Colombia could be one of the first countries to suffer from the contraction in global demand for thermal coal, because its main markets are Turkey (23 percent) and the Atlantic ports in Europe (19 percent), two markets where demand will likely diminish in the short term. The contraction in demand would have various effects on the country’s economy, as it is the second-most important export (after oil), an important source of royalties and one of the main axes of the economies of La Guajira and Cesar departments.
This study analyzes the implications of the decline in coal demand for the national economy and for the main producing regions, such as La Guajira and Cesar, which are highly dependent on coal exploitation. The study explores the following questions:
Is there a risk that Colombian thermal coal will become a stranded asset?
What would a contraction in thermal coal exports mean for the Colombian economy?
What would be the consequences in the producing territories?

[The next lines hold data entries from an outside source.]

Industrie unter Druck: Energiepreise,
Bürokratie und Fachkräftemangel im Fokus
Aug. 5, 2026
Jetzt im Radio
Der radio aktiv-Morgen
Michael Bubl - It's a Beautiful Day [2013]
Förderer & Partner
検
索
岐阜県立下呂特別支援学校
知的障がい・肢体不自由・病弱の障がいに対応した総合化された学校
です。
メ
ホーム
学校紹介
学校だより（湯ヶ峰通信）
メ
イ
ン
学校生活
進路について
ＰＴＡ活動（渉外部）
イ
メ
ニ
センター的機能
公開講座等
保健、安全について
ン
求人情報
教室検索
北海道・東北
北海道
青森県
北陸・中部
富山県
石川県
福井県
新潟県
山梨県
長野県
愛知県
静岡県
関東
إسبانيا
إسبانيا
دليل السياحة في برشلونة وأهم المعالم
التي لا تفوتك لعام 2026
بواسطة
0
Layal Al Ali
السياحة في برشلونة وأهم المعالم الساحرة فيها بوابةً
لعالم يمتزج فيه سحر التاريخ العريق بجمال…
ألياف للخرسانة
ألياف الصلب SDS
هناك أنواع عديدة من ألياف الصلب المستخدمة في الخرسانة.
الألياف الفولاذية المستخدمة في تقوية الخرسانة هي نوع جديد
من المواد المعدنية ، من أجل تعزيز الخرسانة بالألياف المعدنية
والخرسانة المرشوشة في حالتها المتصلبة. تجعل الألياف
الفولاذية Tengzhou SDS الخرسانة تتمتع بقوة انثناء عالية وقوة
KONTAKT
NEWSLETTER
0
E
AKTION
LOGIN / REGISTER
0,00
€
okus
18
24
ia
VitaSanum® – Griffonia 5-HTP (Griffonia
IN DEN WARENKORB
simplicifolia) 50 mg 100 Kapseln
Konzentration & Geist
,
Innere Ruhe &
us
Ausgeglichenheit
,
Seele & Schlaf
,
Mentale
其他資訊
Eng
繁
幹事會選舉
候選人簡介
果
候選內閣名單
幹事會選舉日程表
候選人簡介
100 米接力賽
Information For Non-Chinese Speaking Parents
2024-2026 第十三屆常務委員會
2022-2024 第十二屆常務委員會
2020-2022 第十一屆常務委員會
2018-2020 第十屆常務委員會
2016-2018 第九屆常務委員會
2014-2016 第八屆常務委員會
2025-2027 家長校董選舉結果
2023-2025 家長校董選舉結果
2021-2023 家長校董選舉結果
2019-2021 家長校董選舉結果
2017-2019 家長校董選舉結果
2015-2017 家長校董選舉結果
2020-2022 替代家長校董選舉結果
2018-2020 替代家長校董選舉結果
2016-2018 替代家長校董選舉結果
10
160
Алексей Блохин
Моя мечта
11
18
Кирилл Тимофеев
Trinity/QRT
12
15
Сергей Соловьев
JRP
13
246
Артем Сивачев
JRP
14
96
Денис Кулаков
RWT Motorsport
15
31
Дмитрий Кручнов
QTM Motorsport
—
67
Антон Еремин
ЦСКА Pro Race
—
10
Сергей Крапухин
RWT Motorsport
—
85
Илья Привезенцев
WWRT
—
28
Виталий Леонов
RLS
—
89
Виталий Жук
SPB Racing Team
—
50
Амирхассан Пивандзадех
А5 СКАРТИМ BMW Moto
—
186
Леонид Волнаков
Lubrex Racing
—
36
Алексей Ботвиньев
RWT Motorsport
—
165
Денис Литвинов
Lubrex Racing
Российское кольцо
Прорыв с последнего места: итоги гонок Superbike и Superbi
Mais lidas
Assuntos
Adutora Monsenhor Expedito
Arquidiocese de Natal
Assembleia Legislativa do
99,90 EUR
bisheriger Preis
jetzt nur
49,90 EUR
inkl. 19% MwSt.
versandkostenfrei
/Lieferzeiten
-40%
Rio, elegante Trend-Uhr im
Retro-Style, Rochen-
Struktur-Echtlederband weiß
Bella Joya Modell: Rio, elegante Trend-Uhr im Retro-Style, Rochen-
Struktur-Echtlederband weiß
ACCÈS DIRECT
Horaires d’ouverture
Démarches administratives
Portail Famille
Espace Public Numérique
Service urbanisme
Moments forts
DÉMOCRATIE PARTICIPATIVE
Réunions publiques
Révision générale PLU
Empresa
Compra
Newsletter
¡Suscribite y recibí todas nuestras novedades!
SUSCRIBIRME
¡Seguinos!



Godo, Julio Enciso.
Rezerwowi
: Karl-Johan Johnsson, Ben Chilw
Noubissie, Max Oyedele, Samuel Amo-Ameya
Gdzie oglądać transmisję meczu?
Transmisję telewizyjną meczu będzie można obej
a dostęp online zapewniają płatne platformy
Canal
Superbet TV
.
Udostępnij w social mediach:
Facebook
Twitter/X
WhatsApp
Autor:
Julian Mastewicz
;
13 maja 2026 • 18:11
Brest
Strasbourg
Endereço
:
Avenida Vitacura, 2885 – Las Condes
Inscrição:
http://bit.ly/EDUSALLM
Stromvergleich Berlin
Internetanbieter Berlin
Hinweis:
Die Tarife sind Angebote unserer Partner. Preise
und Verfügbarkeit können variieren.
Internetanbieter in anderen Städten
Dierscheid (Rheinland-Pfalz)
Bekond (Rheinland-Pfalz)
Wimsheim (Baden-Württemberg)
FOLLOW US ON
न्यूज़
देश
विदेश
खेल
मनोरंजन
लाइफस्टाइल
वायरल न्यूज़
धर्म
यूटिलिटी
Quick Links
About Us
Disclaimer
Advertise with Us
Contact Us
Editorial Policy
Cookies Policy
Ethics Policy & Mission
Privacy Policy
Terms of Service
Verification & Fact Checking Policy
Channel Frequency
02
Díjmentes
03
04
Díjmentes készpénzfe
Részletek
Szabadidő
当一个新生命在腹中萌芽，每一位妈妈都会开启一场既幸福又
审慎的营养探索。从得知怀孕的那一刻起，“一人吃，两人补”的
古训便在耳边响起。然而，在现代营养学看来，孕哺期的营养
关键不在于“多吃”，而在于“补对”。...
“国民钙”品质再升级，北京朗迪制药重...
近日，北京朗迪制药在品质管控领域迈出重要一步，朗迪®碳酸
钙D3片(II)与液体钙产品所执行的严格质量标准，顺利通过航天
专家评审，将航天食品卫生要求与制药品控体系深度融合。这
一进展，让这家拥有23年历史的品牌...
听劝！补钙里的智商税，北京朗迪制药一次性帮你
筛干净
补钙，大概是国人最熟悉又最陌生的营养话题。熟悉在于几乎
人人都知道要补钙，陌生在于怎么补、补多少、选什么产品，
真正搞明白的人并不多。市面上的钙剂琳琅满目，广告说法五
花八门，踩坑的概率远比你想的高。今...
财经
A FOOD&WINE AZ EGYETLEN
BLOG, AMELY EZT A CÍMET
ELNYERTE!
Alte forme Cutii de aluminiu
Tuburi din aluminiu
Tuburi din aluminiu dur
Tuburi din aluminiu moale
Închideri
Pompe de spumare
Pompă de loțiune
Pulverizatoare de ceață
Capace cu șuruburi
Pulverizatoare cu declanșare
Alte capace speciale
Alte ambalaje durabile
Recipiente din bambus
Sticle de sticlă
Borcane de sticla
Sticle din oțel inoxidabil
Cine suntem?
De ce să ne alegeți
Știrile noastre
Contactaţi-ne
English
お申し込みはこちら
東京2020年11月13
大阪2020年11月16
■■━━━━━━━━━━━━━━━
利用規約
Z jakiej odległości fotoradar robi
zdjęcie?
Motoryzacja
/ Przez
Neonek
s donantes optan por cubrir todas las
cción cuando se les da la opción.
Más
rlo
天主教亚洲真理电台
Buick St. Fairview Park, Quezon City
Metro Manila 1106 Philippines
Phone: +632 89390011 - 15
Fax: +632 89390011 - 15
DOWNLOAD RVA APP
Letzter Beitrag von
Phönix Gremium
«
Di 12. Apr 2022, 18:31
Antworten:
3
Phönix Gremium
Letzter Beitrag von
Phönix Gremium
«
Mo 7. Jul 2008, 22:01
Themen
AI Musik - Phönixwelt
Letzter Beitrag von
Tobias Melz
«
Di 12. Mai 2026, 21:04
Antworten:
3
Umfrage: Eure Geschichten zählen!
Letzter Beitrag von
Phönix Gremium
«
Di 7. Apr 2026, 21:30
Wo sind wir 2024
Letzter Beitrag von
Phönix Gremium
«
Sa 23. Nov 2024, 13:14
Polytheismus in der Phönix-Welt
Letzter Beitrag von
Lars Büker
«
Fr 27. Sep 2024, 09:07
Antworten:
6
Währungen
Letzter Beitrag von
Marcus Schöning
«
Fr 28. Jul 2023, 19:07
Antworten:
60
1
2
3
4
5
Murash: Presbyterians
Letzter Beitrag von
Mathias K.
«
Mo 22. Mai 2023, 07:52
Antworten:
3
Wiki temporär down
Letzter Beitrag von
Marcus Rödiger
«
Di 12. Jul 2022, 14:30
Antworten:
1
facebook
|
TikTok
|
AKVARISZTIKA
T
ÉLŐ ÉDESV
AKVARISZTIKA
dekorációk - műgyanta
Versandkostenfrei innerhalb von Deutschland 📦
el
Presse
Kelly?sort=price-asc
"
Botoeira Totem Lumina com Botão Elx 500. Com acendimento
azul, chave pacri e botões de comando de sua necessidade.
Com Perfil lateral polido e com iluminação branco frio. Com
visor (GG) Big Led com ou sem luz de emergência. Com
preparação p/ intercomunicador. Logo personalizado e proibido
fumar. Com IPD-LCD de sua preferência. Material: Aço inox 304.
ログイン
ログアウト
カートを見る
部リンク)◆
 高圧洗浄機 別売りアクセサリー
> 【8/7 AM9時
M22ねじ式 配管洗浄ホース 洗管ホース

The contraction of coal exploitation would have important consequences for tax revenues and exports, as well as for the economies of Cesar and La Guajira. Therefore, officials should start planning for a “just transition” away from coal, which may soon become a stranded asset without economic prospects.
In the global context of energy transition, due to the commitments in the Paris Agreement to reduce global warming, fossil fuels such as coal and oil will likely be replaced in the medium and long terms.
Colombia’s main mining export is thermal coal, and it is an important source of economic activity and fiscal income, especially in La Guajira and Cesar departments. Declines in demand and international prices cast doubt on the viability of these export operations, the suspension of which would drastically affect the economy and employment at the regional level.
Strategies and policies must be designed in a concerted manner to ensure a progressive and just transition, generating alternatives for those affected and promoting a more diverse regional economy to reduce the negative impact of the decline in coal exports.
The government of Colombia needs to be prepared to promote the planned transition in dependent regions in coordination with key actors in the sector: state agencies, sub-national governments, civil society, and companies.